_EXERCISE DATA_:
= Beginning of Section =

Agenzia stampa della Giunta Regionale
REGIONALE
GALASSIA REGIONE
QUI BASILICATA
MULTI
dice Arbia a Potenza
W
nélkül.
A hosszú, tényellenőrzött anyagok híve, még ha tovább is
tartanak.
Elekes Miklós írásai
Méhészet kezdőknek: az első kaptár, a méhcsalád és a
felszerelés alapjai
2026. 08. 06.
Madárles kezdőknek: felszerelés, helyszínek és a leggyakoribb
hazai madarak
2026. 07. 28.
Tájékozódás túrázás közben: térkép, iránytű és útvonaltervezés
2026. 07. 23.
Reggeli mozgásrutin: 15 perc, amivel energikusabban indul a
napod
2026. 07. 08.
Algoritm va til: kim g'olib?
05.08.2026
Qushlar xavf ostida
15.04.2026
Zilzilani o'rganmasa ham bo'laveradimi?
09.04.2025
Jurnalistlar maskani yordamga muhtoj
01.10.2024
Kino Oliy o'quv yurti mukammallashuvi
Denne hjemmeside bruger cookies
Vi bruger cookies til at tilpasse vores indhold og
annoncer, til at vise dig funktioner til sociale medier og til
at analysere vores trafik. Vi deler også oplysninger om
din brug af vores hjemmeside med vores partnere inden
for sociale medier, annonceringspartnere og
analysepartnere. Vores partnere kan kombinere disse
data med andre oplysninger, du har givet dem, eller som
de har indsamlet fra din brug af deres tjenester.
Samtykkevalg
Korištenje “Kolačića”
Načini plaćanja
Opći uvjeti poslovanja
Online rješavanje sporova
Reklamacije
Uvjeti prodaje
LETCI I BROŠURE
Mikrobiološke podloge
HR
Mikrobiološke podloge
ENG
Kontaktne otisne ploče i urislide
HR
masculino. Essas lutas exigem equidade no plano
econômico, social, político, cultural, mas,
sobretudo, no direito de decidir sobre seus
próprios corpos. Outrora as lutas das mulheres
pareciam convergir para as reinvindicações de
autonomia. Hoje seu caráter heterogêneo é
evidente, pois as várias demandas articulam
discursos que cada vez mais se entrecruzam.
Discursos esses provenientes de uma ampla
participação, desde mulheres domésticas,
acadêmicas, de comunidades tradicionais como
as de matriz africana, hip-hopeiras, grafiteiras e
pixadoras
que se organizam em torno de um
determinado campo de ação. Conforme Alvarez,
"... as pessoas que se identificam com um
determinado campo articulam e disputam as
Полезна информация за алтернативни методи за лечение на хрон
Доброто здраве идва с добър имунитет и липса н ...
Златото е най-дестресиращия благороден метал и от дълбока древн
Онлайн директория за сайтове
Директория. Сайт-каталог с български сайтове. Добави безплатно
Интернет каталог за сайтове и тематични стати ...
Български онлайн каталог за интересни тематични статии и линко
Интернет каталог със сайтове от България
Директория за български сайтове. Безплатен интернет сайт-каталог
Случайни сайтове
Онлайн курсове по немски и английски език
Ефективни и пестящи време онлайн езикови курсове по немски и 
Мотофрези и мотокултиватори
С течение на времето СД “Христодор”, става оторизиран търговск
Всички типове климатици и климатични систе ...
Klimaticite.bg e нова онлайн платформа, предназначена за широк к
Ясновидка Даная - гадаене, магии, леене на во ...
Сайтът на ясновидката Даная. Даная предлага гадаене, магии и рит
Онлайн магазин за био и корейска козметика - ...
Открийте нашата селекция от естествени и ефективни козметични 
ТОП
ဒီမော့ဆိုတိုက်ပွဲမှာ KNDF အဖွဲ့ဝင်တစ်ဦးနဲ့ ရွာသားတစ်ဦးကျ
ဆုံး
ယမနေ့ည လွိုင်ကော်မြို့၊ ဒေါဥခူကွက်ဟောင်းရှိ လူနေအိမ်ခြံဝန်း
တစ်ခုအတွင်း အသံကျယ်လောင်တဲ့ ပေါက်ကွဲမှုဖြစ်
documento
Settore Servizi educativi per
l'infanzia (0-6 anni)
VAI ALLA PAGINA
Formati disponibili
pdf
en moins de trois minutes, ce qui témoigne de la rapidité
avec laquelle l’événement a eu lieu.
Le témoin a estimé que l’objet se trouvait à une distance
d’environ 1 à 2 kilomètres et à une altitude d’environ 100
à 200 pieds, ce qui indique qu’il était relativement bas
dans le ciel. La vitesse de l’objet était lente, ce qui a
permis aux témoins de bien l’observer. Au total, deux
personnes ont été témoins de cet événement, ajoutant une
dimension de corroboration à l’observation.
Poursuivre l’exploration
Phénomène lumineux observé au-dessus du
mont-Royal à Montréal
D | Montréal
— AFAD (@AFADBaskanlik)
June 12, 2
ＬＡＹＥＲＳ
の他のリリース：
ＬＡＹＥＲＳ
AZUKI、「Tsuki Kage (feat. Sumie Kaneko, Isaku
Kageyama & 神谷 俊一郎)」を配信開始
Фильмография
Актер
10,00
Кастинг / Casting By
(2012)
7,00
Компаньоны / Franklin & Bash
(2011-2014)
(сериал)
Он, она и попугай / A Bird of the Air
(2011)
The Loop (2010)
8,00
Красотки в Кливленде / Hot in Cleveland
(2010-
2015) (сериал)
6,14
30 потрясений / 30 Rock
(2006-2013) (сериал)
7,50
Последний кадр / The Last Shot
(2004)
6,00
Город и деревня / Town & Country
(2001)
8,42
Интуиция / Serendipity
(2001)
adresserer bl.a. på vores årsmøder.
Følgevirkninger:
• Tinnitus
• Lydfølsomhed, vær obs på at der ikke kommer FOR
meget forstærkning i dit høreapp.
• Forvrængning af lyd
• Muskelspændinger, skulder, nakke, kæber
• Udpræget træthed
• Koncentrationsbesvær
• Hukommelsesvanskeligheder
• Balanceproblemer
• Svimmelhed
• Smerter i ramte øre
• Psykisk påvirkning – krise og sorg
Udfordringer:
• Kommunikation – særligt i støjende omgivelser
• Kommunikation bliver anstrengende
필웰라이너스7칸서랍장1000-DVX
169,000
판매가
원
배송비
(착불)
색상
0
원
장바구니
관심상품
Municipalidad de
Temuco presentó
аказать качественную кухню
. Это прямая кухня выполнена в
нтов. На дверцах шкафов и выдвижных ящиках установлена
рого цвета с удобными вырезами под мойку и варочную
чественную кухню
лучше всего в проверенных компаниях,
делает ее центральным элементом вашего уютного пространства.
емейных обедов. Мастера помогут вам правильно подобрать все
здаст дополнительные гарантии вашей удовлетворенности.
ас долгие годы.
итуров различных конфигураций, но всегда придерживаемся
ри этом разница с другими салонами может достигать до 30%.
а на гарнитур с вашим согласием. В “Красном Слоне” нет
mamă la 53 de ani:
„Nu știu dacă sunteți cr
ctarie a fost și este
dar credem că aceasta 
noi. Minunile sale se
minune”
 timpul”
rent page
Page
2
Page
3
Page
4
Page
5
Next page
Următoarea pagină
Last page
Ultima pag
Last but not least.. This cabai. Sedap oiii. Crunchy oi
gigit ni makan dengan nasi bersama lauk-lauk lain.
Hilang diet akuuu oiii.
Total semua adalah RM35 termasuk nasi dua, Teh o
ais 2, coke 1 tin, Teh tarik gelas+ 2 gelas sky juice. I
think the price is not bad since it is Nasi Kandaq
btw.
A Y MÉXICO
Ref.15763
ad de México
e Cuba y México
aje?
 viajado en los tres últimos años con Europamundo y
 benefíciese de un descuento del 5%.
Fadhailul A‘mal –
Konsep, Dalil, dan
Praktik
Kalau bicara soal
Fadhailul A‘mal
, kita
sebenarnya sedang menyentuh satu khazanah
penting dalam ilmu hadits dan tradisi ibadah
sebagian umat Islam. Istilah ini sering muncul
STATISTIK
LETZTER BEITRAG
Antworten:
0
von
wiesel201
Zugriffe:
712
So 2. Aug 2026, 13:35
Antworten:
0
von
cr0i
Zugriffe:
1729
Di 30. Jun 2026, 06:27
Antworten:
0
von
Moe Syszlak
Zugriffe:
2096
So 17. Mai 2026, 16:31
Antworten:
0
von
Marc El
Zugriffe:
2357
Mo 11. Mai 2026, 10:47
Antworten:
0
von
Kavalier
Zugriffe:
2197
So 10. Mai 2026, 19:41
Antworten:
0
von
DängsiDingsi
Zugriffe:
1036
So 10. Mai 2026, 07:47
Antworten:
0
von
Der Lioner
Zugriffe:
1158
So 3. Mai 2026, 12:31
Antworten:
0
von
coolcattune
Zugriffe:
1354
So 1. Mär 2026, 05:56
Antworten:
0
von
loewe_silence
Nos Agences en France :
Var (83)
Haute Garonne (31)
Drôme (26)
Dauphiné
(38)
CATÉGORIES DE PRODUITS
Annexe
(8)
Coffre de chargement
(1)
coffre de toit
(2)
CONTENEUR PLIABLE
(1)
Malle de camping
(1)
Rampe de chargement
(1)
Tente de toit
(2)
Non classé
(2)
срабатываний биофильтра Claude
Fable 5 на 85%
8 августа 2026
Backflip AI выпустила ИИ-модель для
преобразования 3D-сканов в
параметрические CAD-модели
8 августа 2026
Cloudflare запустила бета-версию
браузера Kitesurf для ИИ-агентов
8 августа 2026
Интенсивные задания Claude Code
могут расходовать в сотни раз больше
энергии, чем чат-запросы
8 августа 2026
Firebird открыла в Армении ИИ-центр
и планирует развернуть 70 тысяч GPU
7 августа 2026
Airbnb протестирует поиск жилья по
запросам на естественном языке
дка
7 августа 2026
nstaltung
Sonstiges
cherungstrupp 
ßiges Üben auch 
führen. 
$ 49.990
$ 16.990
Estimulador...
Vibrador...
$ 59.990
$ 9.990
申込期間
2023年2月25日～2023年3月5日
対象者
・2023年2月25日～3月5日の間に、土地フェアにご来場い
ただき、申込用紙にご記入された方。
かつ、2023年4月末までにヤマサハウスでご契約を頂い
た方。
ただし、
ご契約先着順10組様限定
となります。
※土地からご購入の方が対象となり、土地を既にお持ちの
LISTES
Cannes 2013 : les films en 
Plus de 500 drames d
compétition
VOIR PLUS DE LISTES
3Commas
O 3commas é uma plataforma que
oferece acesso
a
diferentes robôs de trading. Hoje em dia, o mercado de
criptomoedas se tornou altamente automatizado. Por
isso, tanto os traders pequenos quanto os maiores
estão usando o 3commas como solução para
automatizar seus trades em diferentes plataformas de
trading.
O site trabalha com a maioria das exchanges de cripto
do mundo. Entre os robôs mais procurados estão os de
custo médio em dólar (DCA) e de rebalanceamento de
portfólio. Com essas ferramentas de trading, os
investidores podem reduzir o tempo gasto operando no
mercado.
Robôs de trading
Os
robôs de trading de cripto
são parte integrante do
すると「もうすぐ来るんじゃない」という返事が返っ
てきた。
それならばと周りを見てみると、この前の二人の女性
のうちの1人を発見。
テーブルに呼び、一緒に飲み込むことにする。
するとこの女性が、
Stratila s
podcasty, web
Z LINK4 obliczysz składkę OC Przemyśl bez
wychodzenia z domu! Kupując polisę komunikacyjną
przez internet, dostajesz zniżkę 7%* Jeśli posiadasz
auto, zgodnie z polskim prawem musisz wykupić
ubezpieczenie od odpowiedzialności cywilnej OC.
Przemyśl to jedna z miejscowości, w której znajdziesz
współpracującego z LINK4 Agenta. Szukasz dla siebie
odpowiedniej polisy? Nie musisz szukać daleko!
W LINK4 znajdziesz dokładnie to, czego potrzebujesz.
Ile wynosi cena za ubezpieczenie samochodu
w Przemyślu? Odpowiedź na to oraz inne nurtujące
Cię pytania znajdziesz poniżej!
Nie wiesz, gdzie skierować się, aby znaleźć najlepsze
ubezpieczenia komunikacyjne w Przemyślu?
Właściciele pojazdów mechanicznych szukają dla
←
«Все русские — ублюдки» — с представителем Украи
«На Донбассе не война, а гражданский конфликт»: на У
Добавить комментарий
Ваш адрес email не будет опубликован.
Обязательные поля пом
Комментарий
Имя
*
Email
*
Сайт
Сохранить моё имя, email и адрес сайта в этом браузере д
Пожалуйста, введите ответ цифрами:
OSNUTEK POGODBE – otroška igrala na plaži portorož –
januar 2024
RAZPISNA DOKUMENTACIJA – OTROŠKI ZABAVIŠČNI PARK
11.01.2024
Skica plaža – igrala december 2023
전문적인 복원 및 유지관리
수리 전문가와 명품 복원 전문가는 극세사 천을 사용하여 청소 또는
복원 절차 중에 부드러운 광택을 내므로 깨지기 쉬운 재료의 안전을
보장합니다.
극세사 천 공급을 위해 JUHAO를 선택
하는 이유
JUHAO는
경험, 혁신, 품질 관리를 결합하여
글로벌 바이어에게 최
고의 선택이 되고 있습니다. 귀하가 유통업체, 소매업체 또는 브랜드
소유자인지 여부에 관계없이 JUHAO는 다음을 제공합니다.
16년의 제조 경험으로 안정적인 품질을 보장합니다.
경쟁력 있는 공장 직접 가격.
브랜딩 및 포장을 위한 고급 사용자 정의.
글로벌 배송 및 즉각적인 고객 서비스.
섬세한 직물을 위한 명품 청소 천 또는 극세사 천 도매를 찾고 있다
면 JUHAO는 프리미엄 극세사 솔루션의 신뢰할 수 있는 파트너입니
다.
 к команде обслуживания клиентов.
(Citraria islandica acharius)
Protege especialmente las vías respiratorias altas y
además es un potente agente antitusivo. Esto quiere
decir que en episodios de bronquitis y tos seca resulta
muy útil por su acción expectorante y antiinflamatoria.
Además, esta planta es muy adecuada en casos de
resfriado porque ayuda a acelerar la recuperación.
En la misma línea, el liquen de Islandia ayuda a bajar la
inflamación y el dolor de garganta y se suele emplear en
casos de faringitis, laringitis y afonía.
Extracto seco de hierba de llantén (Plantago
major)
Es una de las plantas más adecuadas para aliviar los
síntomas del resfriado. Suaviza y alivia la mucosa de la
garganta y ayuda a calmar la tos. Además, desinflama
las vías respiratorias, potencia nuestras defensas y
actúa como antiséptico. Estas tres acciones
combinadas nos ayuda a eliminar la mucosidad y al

= End of Section =

_WORK TO COMPLETE_: In the entries above, which lines hold the string "Przemyślu"? Report all of them.

_YOUR SOLUTION_:
w Przemyślu? Odpowiedź na to oraz inne nurtujące
ubezpieczenia komunikacyjne w Przemyślu?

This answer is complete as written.